- Your objective:
Where a line of the records holds the string "oder", copy that line.

= = = = =

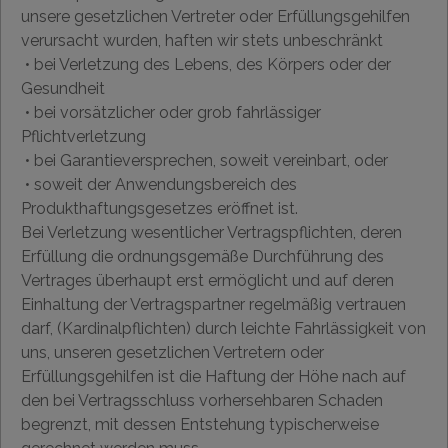
unsere gesetzlichen Vertreter oder Erfüllungsgehilfen
verursacht wurden, haften wir stets unbeschränkt
• bei Verletzung des Lebens, des Körpers oder der
Gesundheit
• bei vorsätzlicher oder grob fahrlässiger
Pflichtverletzung
• bei Garantieversprechen, soweit vereinbart, oder
• soweit der Anwendungsbereich des
Produkthaftungsgesetzes eröffnet ist.
Bei Verletzung wesentlicher Vertragspflichten, deren
Erfüllung die ordnungsgemäße Durchführung des
Vertrages überhaupt erst ermöglicht und auf deren
Einhaltung der Vertragspartner regelmäßig vertrauen
darf, (Kardinalpflichten) durch leichte Fahrlässigkeit von
uns, unseren gesetzlichen Vertretern oder
Erfüllungsgehilfen ist die Haftung der Höhe nach auf
den bei Vertragsschluss vorhersehbaren Schaden
begrenzt, mit dessen Entstehung typischerweise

= = = = =

- Answer to the exercise:
unsere gesetzlichen Vertreter oder Erfüllungsgehilfen
• bei Verletzung des Lebens, des Körpers oder der
• bei vorsätzlicher oder grob fahrlässiger
• bei Garantieversprechen, soweit vereinbart, oder
uns, unseren gesetzlichen Vertretern oder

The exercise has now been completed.